Living off campus also isn’t cheaper in some housing markets…it wasn’t in Boston or Santa Clara.

And remember…off campus means you will need to sublet in the summer…and you may have to get all of,your own furnishings down to the can openers. That’s no bargain either.

Hated sharing a room. Hated the complete lack of privacy. Hated sharing a bathroom with 3+ other people, 100% of which were gross. Hated having to eat crappy food/not having a place to cook my own food. Hated having to turn the lights out at a certain time/hated my roommate turning them on early. Hated not being able to have people over. Hated my roommate always having people over.

The list goes on and on and on. Basically everything about dorming sucks imo.

My kids shared bathrooms, shared bedrooms, had roommates with different sleeping hours, etc…in off campus apartmentts.

But they did get to cook for themselves.

Some folks can’t afford an off campus place without sharing.

So…ymmv.

I mean my off-campus apartment, a single, is way cheaper than on-campus dorming, a double.

It’ll depend by location

Seems most of @CourtneyThurston 's problems would be solved by having a single room (within a suite or on a hall). And as @thumper1 points out, those issues can exist off campus in shared spaces too.

To @youngnbroke - I’d ask the FA office exactly how much grant money you’d lose if you lived off campus. If a lot, then it may not matter.

I liked living on campus. Probably would’ve done it longer if it was cheaper.

To each their own.

“Seems most of @CourtneyThurston 's problems would be solved by having a single room (within a suite or on a hall).”

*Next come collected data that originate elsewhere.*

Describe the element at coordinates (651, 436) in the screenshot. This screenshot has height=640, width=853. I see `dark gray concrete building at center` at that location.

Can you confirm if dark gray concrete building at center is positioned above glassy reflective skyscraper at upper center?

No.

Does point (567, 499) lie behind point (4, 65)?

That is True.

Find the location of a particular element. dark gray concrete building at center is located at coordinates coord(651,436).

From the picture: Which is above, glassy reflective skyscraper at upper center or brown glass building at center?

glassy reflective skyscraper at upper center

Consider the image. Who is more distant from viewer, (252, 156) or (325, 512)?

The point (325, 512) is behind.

  1. Usually worlds more expensive and
  2. Some universities, like mine, either don’t have singles or only offer them to juniors/seniors/student government and/or athletes and/or disabled students

Getting a single at my uni is basically impossible.

Kinda shocked so many people liked dorming, but I guess it varies by school. I 5000% hated it and would never recommend it to anyone. Just wanted to reinforce that point :wink:

“I’d ask the FA office exactly how much grant money you’d lose if you lived off campus. If a lot, then it may not matter.”

This is really the bigger problem. Some universities cut your FA by a lot if you move off-campus. Mine just handed the full cost of room and board on campus to me in cash, which went extremely far in my area of Florida, so moving off campus was the financially responsible choice.

My kids have liked the sense of community in dorms. But they come from a stack of siblings and have had very communal experiences anyway. One lucked up with a great roommate and they have remained friendly though not ‘buddies’, even after they’ve moved up and on. The other had a horrible roommate but still loved being on campus and hanging with other friends in the dorm. He went on to be an RA…

Which bring me to the point of the thread. He cut cost by being an RA sophomore-senior year. It gave him his room, board and a small stipend in return for being an RA. This is NOT a guarantee, but if you set your sites on it and get involved with the housing office freshman year (he worked as a desk clerk) it could lead to the job and is a means to pay for it.

All that being said, in my opinion if you can live at home for free and have a reasonable commute, I would do so IF you had to borrow money to make the alternate path of dorm living a reality. If no need to borrow? I would say try the dorms. It is an experience. But to the tune of borrowing money? No, stay home, but be prepared to perhaps work a bit harder at meeting people and being involved. You live close enough to make commuting work.